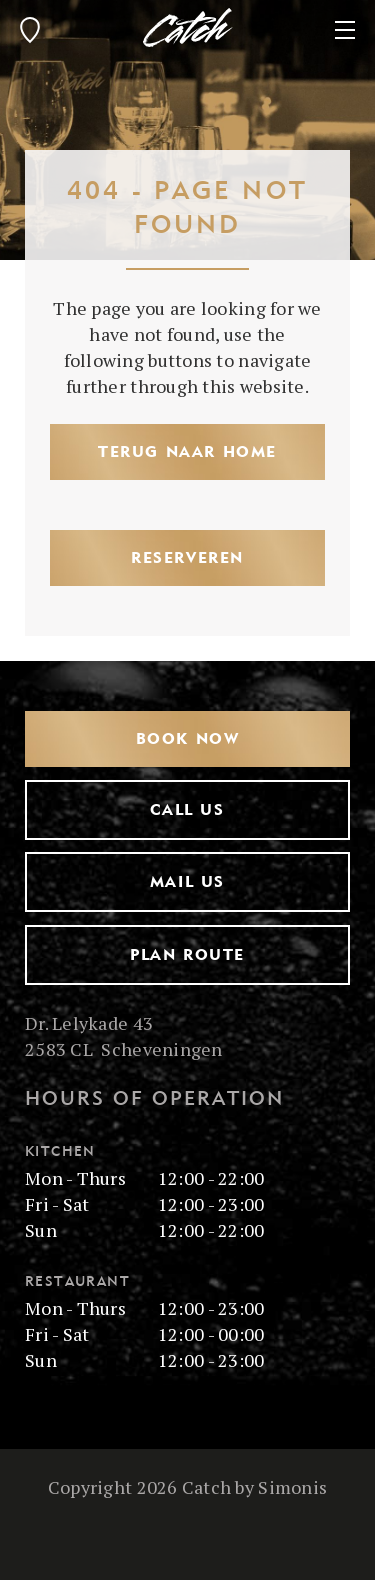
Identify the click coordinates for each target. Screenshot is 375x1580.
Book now (188, 738)
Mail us (187, 881)
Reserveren (187, 557)
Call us (187, 809)
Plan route (187, 954)
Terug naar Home (187, 451)
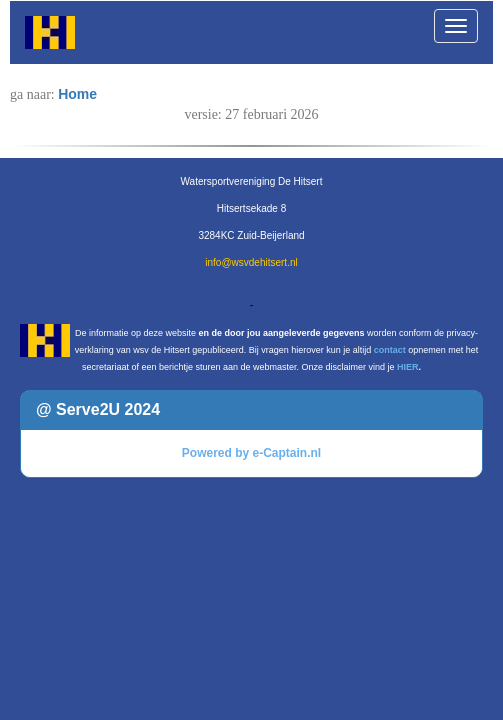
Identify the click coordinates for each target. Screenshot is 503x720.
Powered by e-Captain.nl (251, 453)
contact (390, 350)
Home (77, 94)
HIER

○ ○ ○ ○

TASK PROMPT:
Begin at the line containing "Terug naar Home (187, 451)" and copy every line through the end of the data above exactly, omitting the pictures.

WRITTEN SOLUTION:
Terug naar Home (187, 451)
Identify the click coordinates for each target. Screenshot is 503x720.
Powered by e-Captain.nl (251, 453)
contact (390, 350)
Home (77, 94)
HIER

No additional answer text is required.